EXERCISE BRIEF:
Print, word for word, the opening line of the data below and every line after it through the line that contains "les besoins de", but not the pictures.

WORKING DATA:
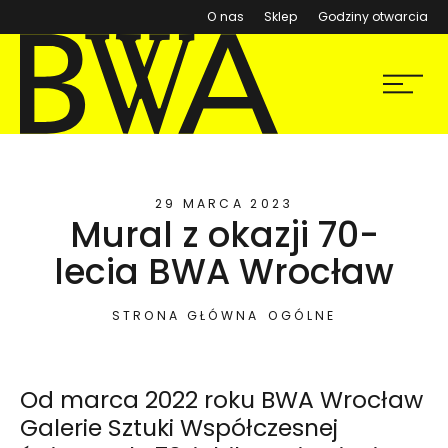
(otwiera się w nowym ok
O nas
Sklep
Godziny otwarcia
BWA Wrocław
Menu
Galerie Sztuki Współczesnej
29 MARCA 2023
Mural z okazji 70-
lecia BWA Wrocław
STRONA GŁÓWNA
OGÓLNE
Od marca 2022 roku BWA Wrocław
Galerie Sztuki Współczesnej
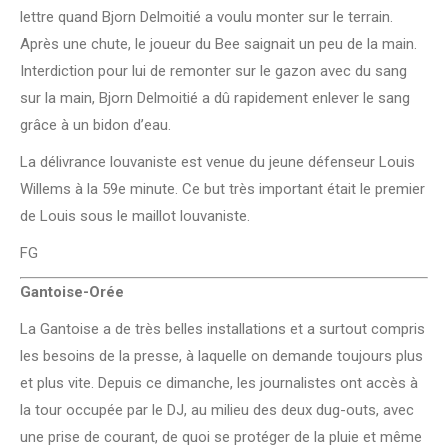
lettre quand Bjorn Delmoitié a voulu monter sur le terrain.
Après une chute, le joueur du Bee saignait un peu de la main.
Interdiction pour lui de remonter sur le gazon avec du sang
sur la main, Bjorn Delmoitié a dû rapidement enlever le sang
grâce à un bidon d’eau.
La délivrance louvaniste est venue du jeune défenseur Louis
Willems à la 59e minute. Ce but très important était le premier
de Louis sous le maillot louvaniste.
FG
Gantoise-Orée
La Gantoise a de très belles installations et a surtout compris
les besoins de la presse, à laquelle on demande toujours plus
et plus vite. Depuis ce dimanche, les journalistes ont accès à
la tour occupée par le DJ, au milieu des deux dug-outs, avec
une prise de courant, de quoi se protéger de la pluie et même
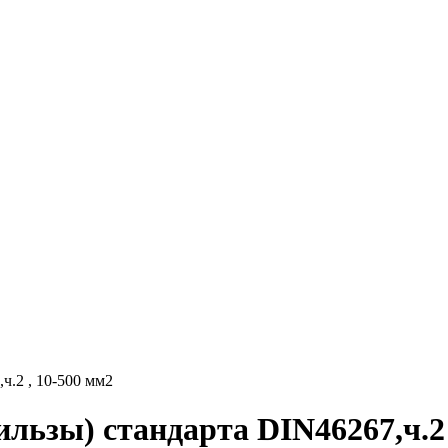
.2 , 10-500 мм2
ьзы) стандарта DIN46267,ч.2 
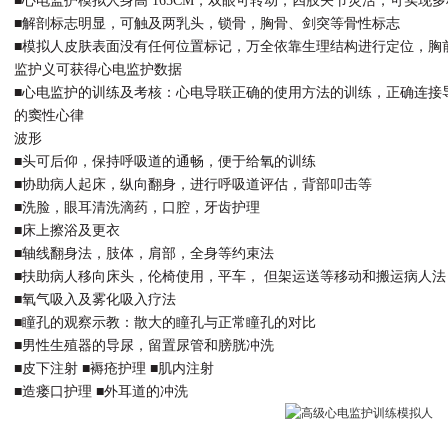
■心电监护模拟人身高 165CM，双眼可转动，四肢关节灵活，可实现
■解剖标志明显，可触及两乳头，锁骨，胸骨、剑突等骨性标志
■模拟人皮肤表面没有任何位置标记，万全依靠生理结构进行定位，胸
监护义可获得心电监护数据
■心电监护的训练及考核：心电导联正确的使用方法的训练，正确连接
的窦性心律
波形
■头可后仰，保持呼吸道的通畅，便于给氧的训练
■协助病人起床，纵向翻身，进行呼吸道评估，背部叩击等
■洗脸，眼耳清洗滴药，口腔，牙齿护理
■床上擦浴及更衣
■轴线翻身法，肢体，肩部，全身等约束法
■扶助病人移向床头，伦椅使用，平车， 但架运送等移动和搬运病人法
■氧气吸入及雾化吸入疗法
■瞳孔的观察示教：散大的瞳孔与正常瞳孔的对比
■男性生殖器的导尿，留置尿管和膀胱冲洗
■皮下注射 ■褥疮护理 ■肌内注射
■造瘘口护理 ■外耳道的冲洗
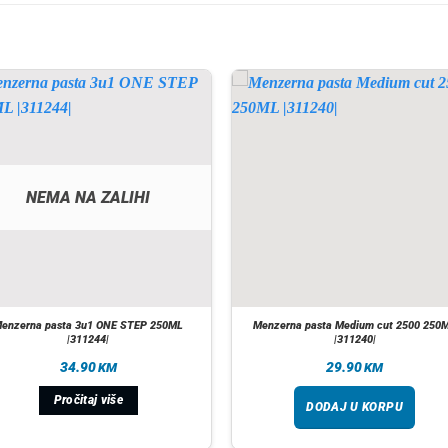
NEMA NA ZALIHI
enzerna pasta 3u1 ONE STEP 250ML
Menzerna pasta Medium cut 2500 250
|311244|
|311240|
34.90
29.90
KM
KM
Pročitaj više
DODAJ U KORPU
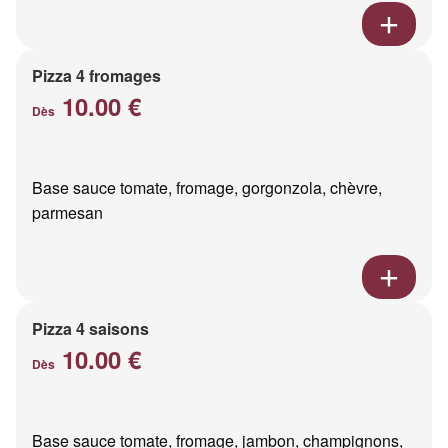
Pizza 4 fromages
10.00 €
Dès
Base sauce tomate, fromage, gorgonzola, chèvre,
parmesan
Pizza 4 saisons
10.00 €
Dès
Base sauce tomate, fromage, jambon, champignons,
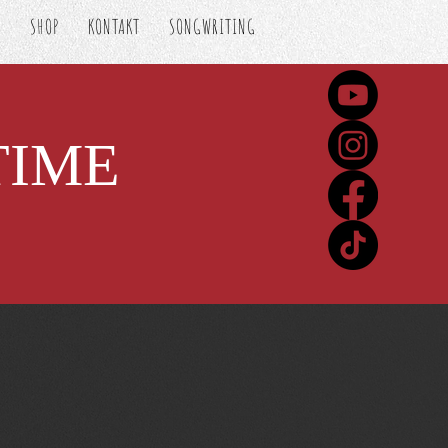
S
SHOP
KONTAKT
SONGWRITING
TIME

EXERCISE ANSWER:
(otwiera się w nowym ok
O nas
Sklep
Godziny otwarcia
BWA Wrocław
Menu
Galerie Sztuki Współczesnej
29 MARCA 2023
Mural z okazji 70-
lecia BWA Wrocław
STRONA GŁÓWNA
OGÓLNE
Od marca 2022 roku BWA Wrocław
Galerie Sztuki Współczesnej
lettre quand Bjorn Delmoitié a voulu monter sur le terrain.
Après une chute, le joueur du Bee saignait un peu de la main.
Interdiction pour lui de remonter sur le gazon avec du sang
sur la main, Bjorn Delmoitié a dû rapidement enlever le sang
grâce à un bidon d’eau.
La délivrance louvaniste est venue du jeune défenseur Louis
Willems à la 59e minute. Ce but très important était le premier
de Louis sous le maillot louvaniste.
FG
Gantoise-Orée
La Gantoise a de très belles installations et a surtout compris
les besoins de la presse, à laquelle on demande toujours plus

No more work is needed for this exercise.